Timo Plattel

Personal information
- Date of birth: 12 March 1994 (age 32)
- Place of birth: Apeldoorn, Netherlands
- Height: 1.90 m (6 ft 3 in)
- Position: Goalkeeper

Team information
- Current team: Jong FC Utrecht (gk coach)

Youth career
- 0000–2005: AGOVV Apeldoorn
- 2005–2009: Vitesse/AGOVV
- 2009–2013: Twente

Senior career*
- Years: Team / Apps / (Gls)
- 2012–2017: Jong FC Twente / 60 / (0)
- 2013–2017: Twente / 1 / (0)
- 2017–2018: Achilles '29 / 11 / (0)
- 2018–2020: Almere City / 20 / (0)
- 2018–2020: Jong Almere City / 5 / (0)

International career
- 2013: Netherlands U20 / 2 / (0)
- 2015: Netherlands U21 / 2 / (0)

Managerial career
- 2021–2023: NEC (youth gk coach)
- 2023–: Jong FC Utrecht (gk coach)

= Timo Plattel =

Dutch footballer

Timo Plattel (born 12 March 1994) is a retired Dutch professional footballer who played as a goalkeeper and current goalkeeper coach of Jong FC Utrecht.

==Career==
Plattel began his career with FC Twente and made his professional debut on 5 May 2013 in a 1–1 draw against Heracles Almelo.

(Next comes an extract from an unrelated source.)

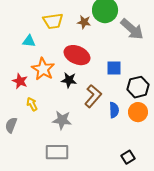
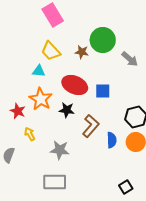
yellow trapezoid: (53, 21) -> (51, 51), turned 55
gray arrow: (132, 29) -> (130, 59), size x0.7
cyan triangle: (29, 41) -> (39, 71), moved
blue square: (114, 68) -> (103, 91), moved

Plattel signed for Almere City FC on 1 March 2018 for the rest of the season.

===Post-retirement===
In April 2023, Plattel was hired as goalkeeper coach in NEC Nijmegen's academy. In the summer 2023, Plattel joined FC Utrecht, where he signed a three-year deal as goalkeeper coach of the clubs U21/Jong team under new manager Ivar van Dinteren.